Table API and SQL queries have the same semantics regardless whether their input is bounded batch input or unbounded stream input. In many cases, continuous queries on streaming input are capable of computing accurate results that are identical to offline computed results. However, this is not possible in general case because continuous queries have to restrict the size of the state they are maintaining in order to avoid to run out of storage and to be able to process unbounded streaming data over a long period of time. As a result, a continuous query might only be able to provide approximated results depending on the characteristics of the input data and the query itself.
Flink’s Table API and SQL interface provide parameters to tune the accuracy and resource consumption of continuous queries. The parameters are specified via a `QueryConfig` object. The `QueryConfig` can be obtained from the `TableEnvironment` and is passed back when a `Table` is translated, i.e., when it is [transformed into a DataStream](../common.html#convert-a-table-into-a-datastream-or-dataset) or [emitted via a TableSink](../common.html#emit-a-table).
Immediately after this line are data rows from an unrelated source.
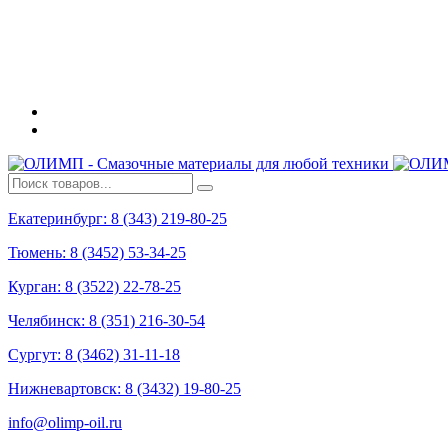
Екатеринбург: 8 (343) 219-80-25
Тюмень: 8 (3452) 53-34-25
Курган: 8 (3522) 22-78-25
Челябинск: 8 (351) 216-30-54
Сургут: 8 (3462) 31-11-18
Нижневартовск: 8 (3432) 19-80-25
info@olimp-oil.ru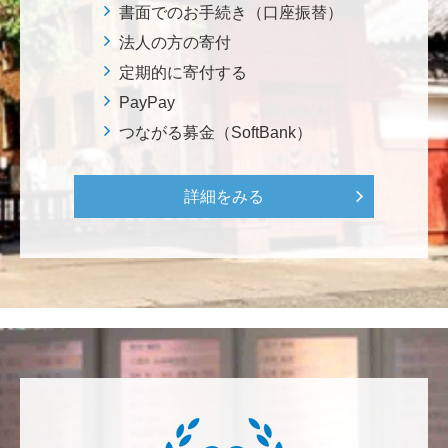
書面でのお手続き（口座振替）
微力ながら後輩のみなさんのご活躍を期待してます！
<ラクロス部>
法人の方の寄付
定期的に寄付する
PayPay
田畑 和樹
対校戦勝利、インカレ優勝目指して頑張ってくださ
つながる募金（SoftBank）
い！ <漕艇部>
詳細をみる
紺野 邦昭
自身の高齢化とともに、障害のある方の苦労がよく理
解できるようになりました。パンフに出ている「重た
いドアの自動ドア化あるいは開閉しやすい折り戸化」
をはじめとして、身近なことでやらなければならない
ことはたくさんあると思います。お役に立てれば幸甚
です。 <障害のある学生や研究者の活躍応援基金>
恵良 道信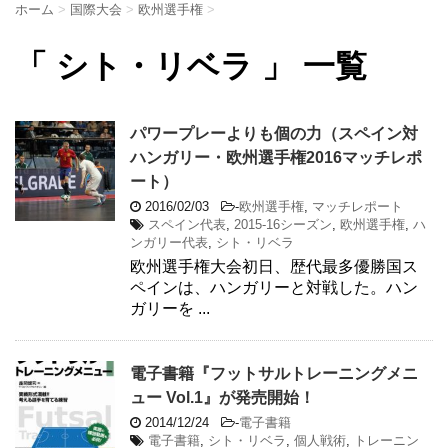
ホーム
>
国際大会
>
欧州選手権
>
「 シト・リベラ 」 一覧
パワープレーよりも個の力（スペイン対
ハンガリー・欧州選手権2016マッチレポ
ート）
2016/02/03
-
欧州選手権
,
マッチレポート
スペイン代表
,
2015-16シーズン
,
欧州選手権
,
ハ
ンガリー代表
,
シト・リベラ
欧州選手権大会初日、歴代最多優勝国ス
ペインは、ハンガリーと対戦した。ハン
ガリーを ...
電子書籍『フットサルトレーニングメニ
ュー Vol.1』が発売開始！
2014/12/24
-
電子書籍
電子書籍
,
シト・リベラ
,
個人戦術
,
トレーニン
@@ -70,20 +64,12 @@ val tableEnv = TableEnvironment.getTableEnvironment(env)
In the following we describe the parameters of the `QueryConfig` and how they affect the accuracy and resource consumption of a query.
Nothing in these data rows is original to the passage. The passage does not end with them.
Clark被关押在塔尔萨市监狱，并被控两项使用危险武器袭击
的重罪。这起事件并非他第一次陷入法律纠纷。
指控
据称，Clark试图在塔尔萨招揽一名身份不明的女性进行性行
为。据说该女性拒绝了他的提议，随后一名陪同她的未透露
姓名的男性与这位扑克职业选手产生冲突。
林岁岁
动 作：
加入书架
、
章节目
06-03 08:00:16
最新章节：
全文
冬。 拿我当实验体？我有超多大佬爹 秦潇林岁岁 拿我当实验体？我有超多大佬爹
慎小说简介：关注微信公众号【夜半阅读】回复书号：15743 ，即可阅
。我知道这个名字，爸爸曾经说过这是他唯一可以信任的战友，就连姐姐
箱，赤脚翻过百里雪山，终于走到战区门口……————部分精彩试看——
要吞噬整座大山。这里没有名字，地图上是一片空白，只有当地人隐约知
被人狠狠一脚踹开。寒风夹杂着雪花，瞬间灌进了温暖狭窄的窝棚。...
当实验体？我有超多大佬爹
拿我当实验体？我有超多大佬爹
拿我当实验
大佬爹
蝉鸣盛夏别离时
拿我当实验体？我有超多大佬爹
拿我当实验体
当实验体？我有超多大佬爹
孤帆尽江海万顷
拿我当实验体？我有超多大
在下文中,我们将描述 `QueryConfig` 的参数以及它们如何影响查询的准确性和资源消耗。
## Idle State Retention Time
## 空闲状态保留时间
Many queries aggregate or join records on one or more key attributes. When such a query is executed on a stream, the continuous query needs to collect records or maintain partial results per key. If the key domain of the input stream is evolving, i.e., the active key values are changing over time, the continuous query accumulates more and more state as more and more distinct keys are observed. However, often keys become inactive after some time and their corresponding state becomes stale and useless.
For example the following query computes the number of clicks per session.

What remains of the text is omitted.